NVIDIA Resiliency Extension v0.5.0
Highlights
-
In-job restarts
- PRs (185, 190, 201) improve the scalability, profiling, and performance of in-job restarts through improvements to the rendezvous operation
- Key scaling and fault-tolerance improvements:
- New barrier-based rendezvous operation introduces a substantial redesign that addresses several limitations of the previous dynamic rendezvous implementation. This provides more predictable, stable, and scalable in-job behavior
- Faster termination path:
- The worker termination timeout (--workers-stop-timeout) has been reduced from 30 seconds to 15 seconds, improving failure recovery latency and overall job responsiveness
- New Flag for Infra-Aligned Rank Assignment:
- A new flag, --ft-use-infra-group-rank, allows in-job scaling to follow the infrastructure scheduler’s rank assignment, preserving topology-aware placement decisions
- Migration Guidance:
- While the previous dynamic rendezvous-based implementation (v1) remains supported, users are strongly encouraged to adopt barrier-based rendezvous (v2) for improved reliability, stability, and performance
-
Enhanced GPU and NVLink health checks
- PR 145 introduces several improvements to health check module including
- Refactored
GPUHealthCheckto support device-specific monitoring - New
NVLHealthCheckclass for NVLink health validation - Automatic health check chaining in
WrapperclassChainedGPUHealthCheckandChainedNVLHealthCheckfor in-process use - Single GPU health check API for individual device validation and updated trace collector to use new GPU health check API
- Refactored
- PR 145 introduces several improvements to health check module including
-
Checkpointing
- PRs (108, 138, 154, 169, 170, 193, 197, 199) improve the stability of checkpointing by deprecating the use of fork in asynchronous checkpointing, simplifying error propagation and shutdown cleanup logic
- Introduced the option to use Multithread File IO Instead of Multiprocess to simplify error propagation logic, improve shutdown cleanup and enhance overall stability
- Made persistent async checkpoint worker default (except for local checkpointing) and fixed cross-call state pollution
- Added ability to abort async checkpoint process
- PRs (108, 138, 154, 169, 170, 193, 197, 199) improve the stability of checkpointing by deprecating the use of fork in asynchronous checkpointing, simplifying error propagation and shutdown cleanup logic
-
Fault attribution (new module introduced in v0.5)

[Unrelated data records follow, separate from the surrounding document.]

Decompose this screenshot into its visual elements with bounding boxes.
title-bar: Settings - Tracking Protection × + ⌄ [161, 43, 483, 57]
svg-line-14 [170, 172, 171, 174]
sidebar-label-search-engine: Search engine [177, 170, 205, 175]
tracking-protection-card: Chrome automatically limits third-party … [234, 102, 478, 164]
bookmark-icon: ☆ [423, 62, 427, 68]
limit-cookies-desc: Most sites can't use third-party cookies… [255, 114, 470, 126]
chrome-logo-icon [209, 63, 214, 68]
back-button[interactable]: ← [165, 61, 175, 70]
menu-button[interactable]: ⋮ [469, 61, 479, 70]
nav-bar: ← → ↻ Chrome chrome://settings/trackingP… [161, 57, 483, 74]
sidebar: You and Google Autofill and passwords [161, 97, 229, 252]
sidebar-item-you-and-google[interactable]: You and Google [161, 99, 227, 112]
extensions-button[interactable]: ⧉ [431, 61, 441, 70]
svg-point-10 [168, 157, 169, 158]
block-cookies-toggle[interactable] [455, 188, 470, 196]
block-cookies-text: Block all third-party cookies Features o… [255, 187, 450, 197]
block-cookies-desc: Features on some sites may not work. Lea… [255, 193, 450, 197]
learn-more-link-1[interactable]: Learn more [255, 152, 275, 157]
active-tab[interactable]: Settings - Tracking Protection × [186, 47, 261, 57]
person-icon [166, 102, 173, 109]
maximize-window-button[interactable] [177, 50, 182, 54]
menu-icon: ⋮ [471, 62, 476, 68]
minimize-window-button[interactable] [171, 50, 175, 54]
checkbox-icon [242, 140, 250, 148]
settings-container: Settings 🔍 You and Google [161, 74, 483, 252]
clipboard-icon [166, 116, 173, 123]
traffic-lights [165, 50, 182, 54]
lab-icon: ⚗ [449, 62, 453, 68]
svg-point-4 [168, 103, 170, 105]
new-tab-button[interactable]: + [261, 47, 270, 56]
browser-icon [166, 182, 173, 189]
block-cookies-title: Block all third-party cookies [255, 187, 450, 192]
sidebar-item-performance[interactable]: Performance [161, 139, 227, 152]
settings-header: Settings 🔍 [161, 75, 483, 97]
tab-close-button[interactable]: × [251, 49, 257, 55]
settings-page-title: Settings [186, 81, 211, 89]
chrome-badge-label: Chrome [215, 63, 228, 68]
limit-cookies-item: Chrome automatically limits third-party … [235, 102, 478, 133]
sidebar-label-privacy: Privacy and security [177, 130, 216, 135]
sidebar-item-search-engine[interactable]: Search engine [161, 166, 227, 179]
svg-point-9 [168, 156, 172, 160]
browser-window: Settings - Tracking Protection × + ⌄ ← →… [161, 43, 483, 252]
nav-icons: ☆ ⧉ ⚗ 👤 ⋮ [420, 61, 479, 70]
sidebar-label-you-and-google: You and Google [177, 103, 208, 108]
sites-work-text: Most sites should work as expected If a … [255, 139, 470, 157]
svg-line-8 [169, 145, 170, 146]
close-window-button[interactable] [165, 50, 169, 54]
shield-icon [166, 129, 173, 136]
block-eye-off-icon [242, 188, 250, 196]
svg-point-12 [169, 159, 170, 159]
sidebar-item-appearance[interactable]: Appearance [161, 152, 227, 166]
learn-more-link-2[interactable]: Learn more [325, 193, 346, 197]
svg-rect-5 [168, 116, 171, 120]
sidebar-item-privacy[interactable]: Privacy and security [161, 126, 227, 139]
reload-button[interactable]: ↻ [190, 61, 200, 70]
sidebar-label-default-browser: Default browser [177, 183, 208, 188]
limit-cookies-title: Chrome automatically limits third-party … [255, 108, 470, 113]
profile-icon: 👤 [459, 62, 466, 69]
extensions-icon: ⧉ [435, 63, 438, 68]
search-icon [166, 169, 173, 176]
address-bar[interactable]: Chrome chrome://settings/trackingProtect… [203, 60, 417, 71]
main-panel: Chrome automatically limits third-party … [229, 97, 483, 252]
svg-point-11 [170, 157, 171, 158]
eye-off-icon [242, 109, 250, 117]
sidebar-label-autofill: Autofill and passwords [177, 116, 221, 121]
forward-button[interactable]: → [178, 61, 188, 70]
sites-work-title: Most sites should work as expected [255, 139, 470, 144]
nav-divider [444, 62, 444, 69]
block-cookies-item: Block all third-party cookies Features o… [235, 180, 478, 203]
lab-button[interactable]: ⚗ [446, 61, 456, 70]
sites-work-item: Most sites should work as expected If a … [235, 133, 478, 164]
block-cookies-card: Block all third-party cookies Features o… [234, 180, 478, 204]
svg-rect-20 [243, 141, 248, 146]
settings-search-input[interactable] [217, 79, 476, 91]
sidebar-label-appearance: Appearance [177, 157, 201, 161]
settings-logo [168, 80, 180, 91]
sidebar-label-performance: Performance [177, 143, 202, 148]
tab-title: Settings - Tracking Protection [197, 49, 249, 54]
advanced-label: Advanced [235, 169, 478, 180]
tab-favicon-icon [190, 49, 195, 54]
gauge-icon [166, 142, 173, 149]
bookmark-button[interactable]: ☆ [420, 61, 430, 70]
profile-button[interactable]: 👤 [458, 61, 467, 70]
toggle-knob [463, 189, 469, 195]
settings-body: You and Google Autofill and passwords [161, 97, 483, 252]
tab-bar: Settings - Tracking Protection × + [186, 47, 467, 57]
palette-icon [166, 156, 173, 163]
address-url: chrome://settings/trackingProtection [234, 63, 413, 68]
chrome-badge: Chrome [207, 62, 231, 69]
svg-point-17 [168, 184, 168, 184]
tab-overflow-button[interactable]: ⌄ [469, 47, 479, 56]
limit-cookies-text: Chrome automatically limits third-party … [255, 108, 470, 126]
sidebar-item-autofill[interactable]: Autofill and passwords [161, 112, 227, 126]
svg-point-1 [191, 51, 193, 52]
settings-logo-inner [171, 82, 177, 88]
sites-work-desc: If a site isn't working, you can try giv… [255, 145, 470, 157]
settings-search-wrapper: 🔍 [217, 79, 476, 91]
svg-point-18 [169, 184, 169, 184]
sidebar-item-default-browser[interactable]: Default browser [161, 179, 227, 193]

- PR 141 introduces the base attribution class which can be used to define any attribution module. This provides asynchronous combining multiple modules directly.
- PR 172 improves error attribution by dumping NCCL traces from PyTorch for collective analysis on hang or watchdog timeout
- It is an experimental module to identify ranks interrupting workload progress by analyzing Flight Recorder traces. It detects GPU errors, host issues, and GIL locks
- PyT’s watchdog is currently configured to include the training process’s stack trace when generating Flight Recorder traces. However, this can lead to a deadlock if the trainer fails inside a routine that performs collectives while holding the GIL, since capturing the stack trace requires reacquiring the GIL. A new environment variable, TORCH_INCLUDE_STACK_TRACE=False (Default: True), has been added to PyTorch main to avoid this issue. This change will be included in the NGC PyT 25.11 container.
Known Issues & Limitations
- Spare-Node Support
- Spare nodes are not supported by either dynamic rendezvous or barrier-based rendezvous in the current release.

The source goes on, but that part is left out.